Collected data
+++

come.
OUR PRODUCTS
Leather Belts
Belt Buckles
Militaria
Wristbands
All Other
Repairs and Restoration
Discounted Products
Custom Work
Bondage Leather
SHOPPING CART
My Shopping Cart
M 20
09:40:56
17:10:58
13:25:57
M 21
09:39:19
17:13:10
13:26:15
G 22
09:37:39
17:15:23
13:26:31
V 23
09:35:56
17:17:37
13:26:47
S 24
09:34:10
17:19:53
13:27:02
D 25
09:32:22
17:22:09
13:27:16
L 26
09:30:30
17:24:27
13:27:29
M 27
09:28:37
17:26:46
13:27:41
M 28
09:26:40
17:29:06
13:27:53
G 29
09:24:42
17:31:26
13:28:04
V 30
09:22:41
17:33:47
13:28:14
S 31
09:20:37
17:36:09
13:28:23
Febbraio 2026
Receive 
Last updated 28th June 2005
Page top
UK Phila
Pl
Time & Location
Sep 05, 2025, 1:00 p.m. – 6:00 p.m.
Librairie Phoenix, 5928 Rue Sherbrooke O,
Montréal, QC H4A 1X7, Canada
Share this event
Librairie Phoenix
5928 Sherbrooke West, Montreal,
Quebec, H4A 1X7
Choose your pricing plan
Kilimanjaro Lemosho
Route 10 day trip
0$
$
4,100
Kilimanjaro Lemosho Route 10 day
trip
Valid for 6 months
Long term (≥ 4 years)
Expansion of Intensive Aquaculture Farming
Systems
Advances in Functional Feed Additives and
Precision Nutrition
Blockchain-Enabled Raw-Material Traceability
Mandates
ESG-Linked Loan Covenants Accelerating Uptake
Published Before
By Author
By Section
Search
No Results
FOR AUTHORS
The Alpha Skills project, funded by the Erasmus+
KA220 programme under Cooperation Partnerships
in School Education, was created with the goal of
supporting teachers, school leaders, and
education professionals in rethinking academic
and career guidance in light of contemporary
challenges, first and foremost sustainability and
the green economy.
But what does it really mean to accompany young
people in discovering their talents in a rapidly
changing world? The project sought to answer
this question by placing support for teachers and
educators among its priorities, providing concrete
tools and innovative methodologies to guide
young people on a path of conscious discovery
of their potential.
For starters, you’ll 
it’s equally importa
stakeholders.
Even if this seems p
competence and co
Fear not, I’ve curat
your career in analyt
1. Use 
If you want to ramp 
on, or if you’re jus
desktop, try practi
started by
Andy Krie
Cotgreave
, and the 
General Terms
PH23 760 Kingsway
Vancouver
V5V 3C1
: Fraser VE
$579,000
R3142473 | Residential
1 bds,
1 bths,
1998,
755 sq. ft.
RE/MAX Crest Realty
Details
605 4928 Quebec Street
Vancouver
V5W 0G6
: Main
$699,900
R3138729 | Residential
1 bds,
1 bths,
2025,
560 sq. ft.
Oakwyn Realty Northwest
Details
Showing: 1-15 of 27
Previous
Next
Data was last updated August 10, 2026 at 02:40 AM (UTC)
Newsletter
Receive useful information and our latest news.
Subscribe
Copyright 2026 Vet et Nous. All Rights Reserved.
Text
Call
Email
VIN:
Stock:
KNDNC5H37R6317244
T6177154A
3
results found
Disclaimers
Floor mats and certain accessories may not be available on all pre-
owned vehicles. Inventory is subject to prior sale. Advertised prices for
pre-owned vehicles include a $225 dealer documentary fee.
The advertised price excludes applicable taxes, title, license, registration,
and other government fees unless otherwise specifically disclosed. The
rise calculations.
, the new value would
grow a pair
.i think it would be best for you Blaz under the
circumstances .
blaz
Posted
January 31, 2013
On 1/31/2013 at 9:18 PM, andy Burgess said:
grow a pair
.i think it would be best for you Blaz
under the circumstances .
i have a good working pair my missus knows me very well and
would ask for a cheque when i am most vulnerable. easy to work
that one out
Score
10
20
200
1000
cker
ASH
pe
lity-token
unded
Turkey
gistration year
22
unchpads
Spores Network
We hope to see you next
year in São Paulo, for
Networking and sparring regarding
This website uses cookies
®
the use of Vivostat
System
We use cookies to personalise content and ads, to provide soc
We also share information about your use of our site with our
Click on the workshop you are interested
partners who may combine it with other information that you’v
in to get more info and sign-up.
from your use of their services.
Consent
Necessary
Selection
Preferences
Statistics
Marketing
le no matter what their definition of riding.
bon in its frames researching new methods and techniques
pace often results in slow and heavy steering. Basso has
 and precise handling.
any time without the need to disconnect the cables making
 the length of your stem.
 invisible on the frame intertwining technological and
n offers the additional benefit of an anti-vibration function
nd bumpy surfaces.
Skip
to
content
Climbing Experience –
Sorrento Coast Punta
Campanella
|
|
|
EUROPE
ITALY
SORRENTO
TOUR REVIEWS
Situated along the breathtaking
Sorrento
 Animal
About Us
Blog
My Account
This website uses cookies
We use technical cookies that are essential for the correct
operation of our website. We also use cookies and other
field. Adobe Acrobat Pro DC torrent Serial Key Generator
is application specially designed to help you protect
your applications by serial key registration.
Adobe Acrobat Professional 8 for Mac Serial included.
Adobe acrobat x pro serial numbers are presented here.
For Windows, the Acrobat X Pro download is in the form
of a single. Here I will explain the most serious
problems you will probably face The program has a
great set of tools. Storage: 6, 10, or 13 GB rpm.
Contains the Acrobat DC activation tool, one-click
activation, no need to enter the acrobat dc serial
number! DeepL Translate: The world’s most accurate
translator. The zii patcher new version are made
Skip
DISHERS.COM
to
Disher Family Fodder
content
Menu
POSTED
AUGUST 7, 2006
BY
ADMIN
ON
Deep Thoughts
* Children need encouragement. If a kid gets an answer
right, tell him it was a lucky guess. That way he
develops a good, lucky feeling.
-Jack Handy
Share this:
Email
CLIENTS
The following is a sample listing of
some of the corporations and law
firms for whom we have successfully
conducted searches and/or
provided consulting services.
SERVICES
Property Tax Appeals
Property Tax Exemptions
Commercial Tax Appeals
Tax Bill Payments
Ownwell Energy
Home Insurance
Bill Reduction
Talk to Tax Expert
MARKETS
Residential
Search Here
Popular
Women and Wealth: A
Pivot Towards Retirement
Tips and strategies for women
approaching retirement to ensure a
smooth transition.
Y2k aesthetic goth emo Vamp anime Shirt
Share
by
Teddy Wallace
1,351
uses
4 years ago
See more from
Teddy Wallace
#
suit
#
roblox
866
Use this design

+++

_DIRECTIONS FOR THIS TASK_
Output, from the data above, the lines from the line with "that one out" to the line with "and precise handling." exactly as they stand, both ends included and nothing else.

_RESULT OF THE TASK_
that one out
Score
10
20
200
1000
cker
ASH
pe
lity-token
unded
Turkey
gistration year
22
unchpads
Spores Network
We hope to see you next
year in São Paulo, for
Networking and sparring regarding
This website uses cookies
®
the use of Vivostat
System
We use cookies to personalise content and ads, to provide soc
We also share information about your use of our site with our
Click on the workshop you are interested
partners who may combine it with other information that you’v
in to get more info and sign-up.
from your use of their services.
Consent
Necessary
Selection
Preferences
Statistics
Marketing
le no matter what their definition of riding.
bon in its frames researching new methods and techniques
pace often results in slow and heavy steering. Basso has
 and precise handling.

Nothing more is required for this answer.